28 August 2011

Regarding the creative process

Margie (http://www.margiesartstudio.blogspot.com/) asked on everydaymatters@yahoogroups.com how everyone goes about the creative process--do you paint from your imagination? Only from life? Only from references? I thought that was a good question to illustrate with a painting (and a back story).

I have to have references. I am so envious of people who can paint from imagination (like Margie--look at her characters on her blog!). But I don't seem to be able to paint from within my head--or at any rate, very badly.

Frequently, however, I decide the subject of what I want to feature and then go looking for things to assemble, and they can be in-person, photos from Google Images, whatever.
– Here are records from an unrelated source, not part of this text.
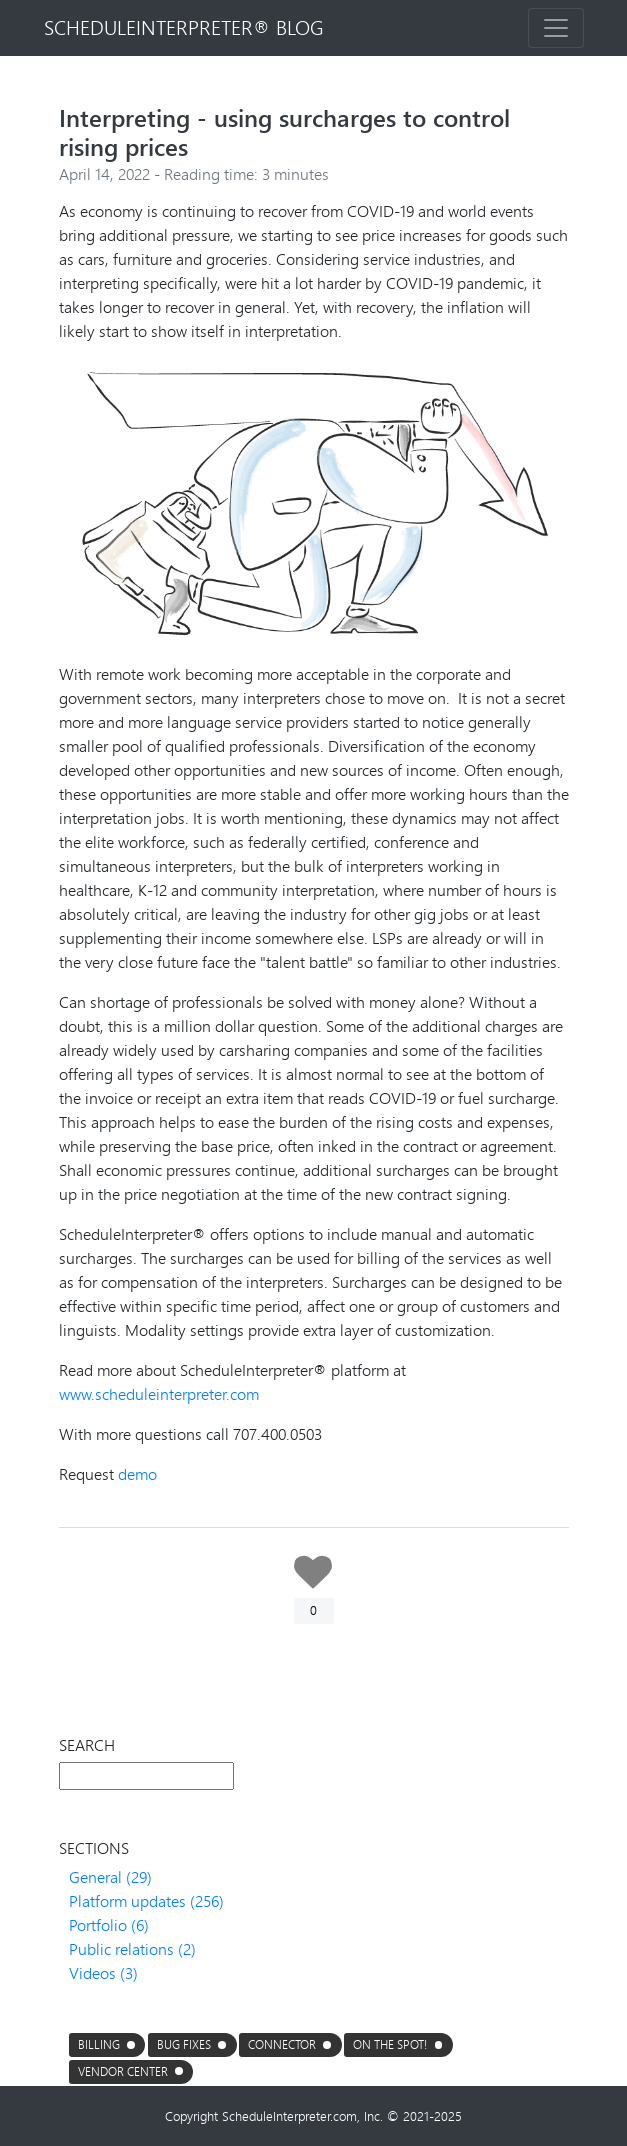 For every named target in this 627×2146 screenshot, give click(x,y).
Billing (99, 2044)
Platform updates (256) (146, 1900)
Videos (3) (103, 1972)
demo (137, 1473)
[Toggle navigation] (556, 28)
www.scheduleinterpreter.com (159, 1393)
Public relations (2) (132, 1948)
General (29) (110, 1876)
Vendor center (123, 2071)
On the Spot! (390, 2044)
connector (282, 2044)
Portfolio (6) (109, 1924)
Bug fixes (184, 2044)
Here is a painting I did as a final assignment.The semester-long assignment from the watercolor class I was taking (from Carol Bishop at Los Angeles Valley College, a great teacher and mentor!) was to choose an object (mine was a blue teapot) and paint it every single week for an entire semester, looking at other artists' work and taking something from them to express in your rendition of the object: color palette, brush technique, theme, whatever. And the final assignment was to take everything you had learned and do a painting in your own style.

I soon got really bored with painting the damn teapot, so I kept trying to think of creative ways to use it. It featured in various paintings as an animated character, the moon, a teensy prop in the background, a wallpaper design...somewhere the teapot was there, but rarely the main event after the second or third assignment.

This painting included a back view of one of my "yard" cats from a window that I sketched really quickly one day, the blue teapot (from my kitchen), a mouse I found from a rodents and marsupials book in the library, trees/forest ditto from a botany book, and I also looked on the internet for a photo of Cinderella's carriage and the glass slipper to get good references from which to paint. I assembled them all, and figured out how to put them into perspective with each other, then combined them into this one picture. It's a plodding way to work, but my imagination seems to be limited to ideas ABOUT the painting rather than the visualization of the actual contents. It's called
"Bereft of Cinderella."


1 comment:

  1. One rather embarrassing comment I received: Someone viewed this painting in a small show, and said she thought it was so clever of me to choose to paint the slipper as a peau de soie rather than the traditional glass slipper. I had to admit that I simply didn't have the skill to achieve the effect of glass when I painted this!